着ているのは手作りしたアイドル衣装。我ながらけっこうよくできたと思う。
呟きに反応したのは日曜朝アニメの変身ヒロイン衣装を着た美桜だ。背筋を伸ばして立っているだけなのに妙なオーラを感じる。きらきらして見えるのは髪をまとめているシルバーアクセサリーのせいだけじゃないだろう。
「練習の成果、見せないとね」
「当たり前でしょ。せっかくのステージなんだから」
さらに、劇で使ったという衣装姿の恋が明るく笑って、
「大丈夫だよ。あれだけ練習したんだもんっ」
「ほんと。美桜ってば練習に関しては鬼だったわ」
ため息交じりに愚痴をこぼすと当の本人は「そう?」と首を傾げた。
「叶音もああいうの好きだと思ったんだけど」
「嫌いじゃないけど限度があるでしょ、この鬼コーチ!」
◇ ◇ ◇
恋を買収、もとい抱き込み、じゃない説得して優先的に美桜のライブ参加を決めさせたあたし。
あたし、美桜、恋の三人に加えてさらに二人のメンバーを押さえることに成功して無事に即席ユニットが結成されたんだけど、そこからが大変だった。
衣装は揃えて作るお金も時間も厳しいからそれぞれ手持ちでなんとかすることに。
曲はオリジナルなんて無理だからみんなが知っている曲の中から何曲か選んだ。
練習場所は部室が使えるし、部室を他のグループが使う時は屋上を使ったり、先生にお願いして空き教室を借りたりできた。
レッスンにあたってコーチを買って出たのは美桜だ。
「歌もダンスも専門じゃないけど、プロの指導を受けた経験はいっぱいあるから。真似事くらいならできると思うんだ」
モデルとして、役者として。週に何度かは事務所に通ってレッスンを受けている彼女は確かにプロの視点とプライドを持っていた。
クオリティの低い演技は論外。
上手でもお客さんの心を掴めなかったら失敗──という世界で戦う彼女は厳しくあたしたちを指導した。といってもただスパルタだったわけじゃない。
締めるところは締める。
重視されたのは練習風景を撮影してどこが悪かったのか客観的に認識すること。頭ごなしにここがだめ、あそこがだめ、と言われるとイラっとするけど証拠が残っていたら文句も言えない。あたしだってやるからには完璧にしたかったし。
ただ、練習量が尋常じゃなかった。
忙しい子だから本人が練習に参加できるのは数回きりだったけど、それなのに本人はけろっとした顔であたしたちのクオリティに追いつき、追い越そうとしてくる。
「ねえ美桜ちゃん。上手くなるコツとかってあるの?」
ある時恋が尋ねると彼女はこう答えた。
「とにかくひたすら練習すること、かな?」
そんなことは言われなくたってわかってるわよ。
言い返してやりたくなったものの、
「あんたは毎日どれくらい練習してるわけ?」
「あはは。まあ、自慢できるほどじゃないんだけどね。平日は学校あるし、うち二階だから飛び跳ねたりできないし。夜更かしすると肌が荒れるし」
苦笑しながら答えてきた練習内容は朝のランニングが毎日1.5km、授業中の暇な時はイメトレ、帰ってから毎日一時間は鏡の前に向かい、健康のためのストレッチなどをしている時間を利用して曲を聴いたりアニメやドラマをチェックしたりする。
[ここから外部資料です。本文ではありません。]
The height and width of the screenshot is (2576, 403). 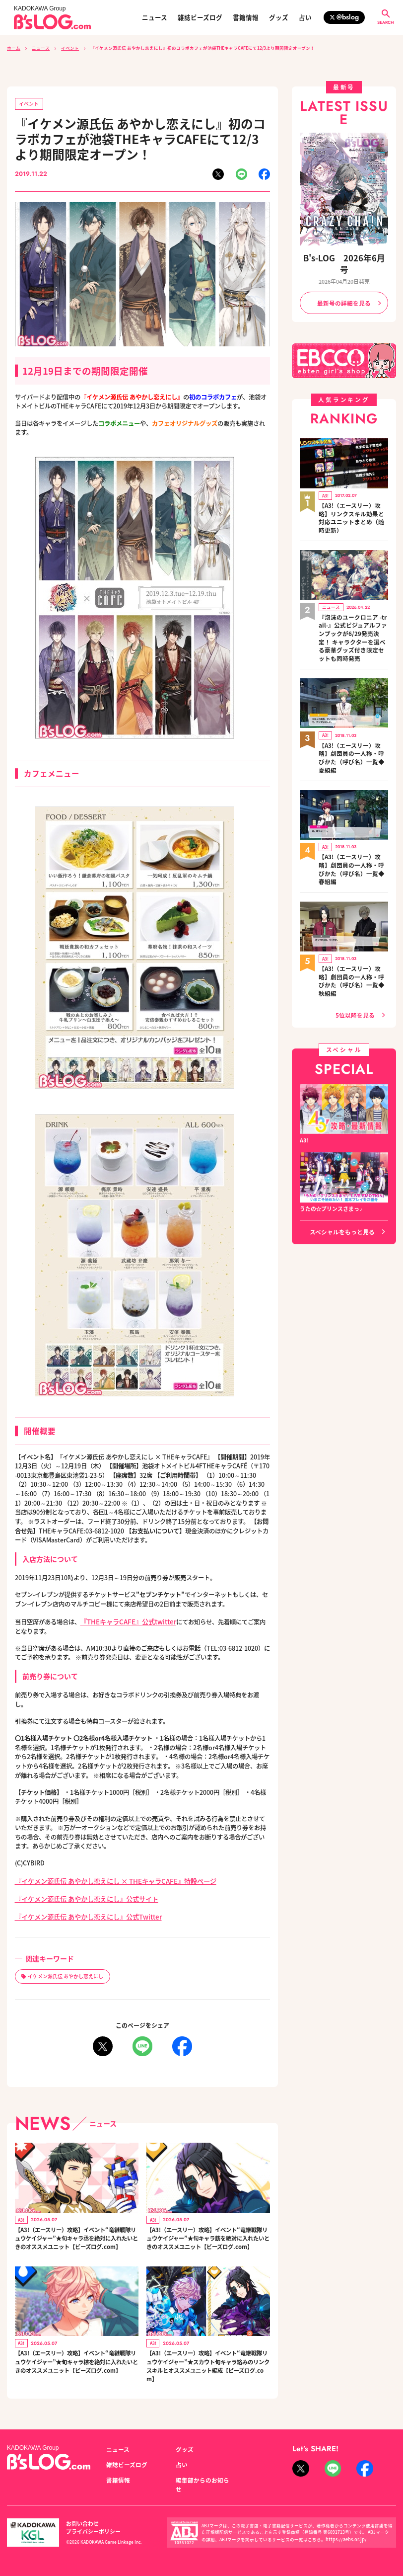 I want to click on 【A3!（エースリー）攻略】イベント“竜継戦隊リュウケイジャー”★旬キャラ丞を絶対に入れたいときのオススメユニット【ビーズログ.com】, so click(x=76, y=2238).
休日の練習はというと「平均で四、五時間くらい?」とさらっと答えてきたので化け物かと思った。
もちろんこれは役者やモデルとしての練習も含んでいるから一概には言えないけど、逆に言うと美桜はライブが決まる前から同じだけ練習していたってこと。
アイドルとしてじゃなくても練習する習慣があって、上手くなるために努力する方法を知っていた。これは大きい。
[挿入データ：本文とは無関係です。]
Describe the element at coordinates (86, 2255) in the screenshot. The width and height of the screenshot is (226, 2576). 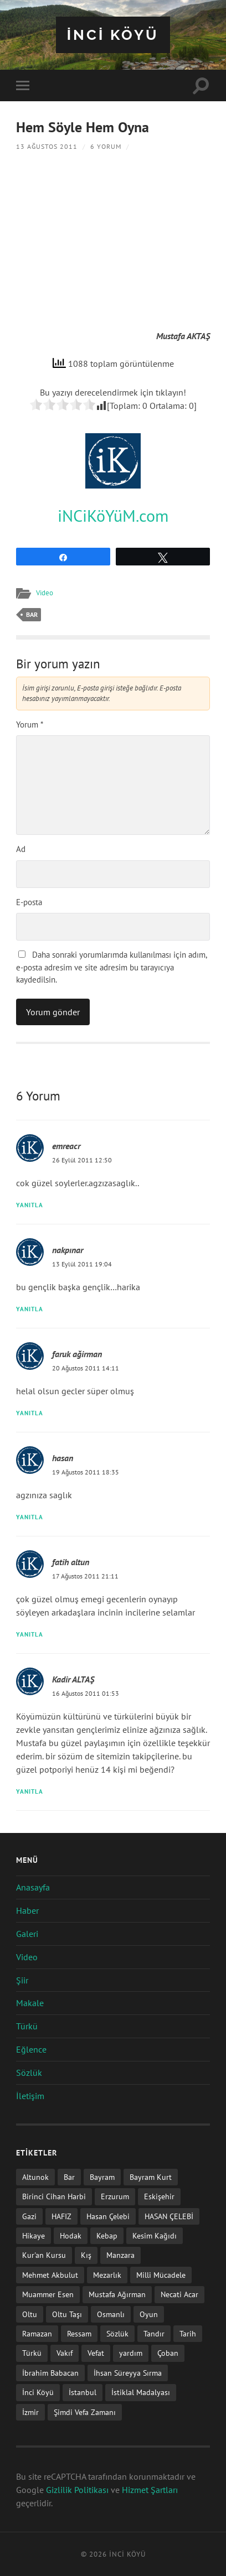 I see `Kış [Kış (1 öge)]` at that location.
本人がそれだけ頑張ってるってわかるとあたしたちもやらないわけにはいかない。
美桜を誘ったのはこの子ならメンバーとして申し分ないって思ったからだし、華があるからセンターも譲った。それでもあたしは美桜の知名度や人気にただ乗っかるつもりはない。自分としても刺激になると思ったから誘った。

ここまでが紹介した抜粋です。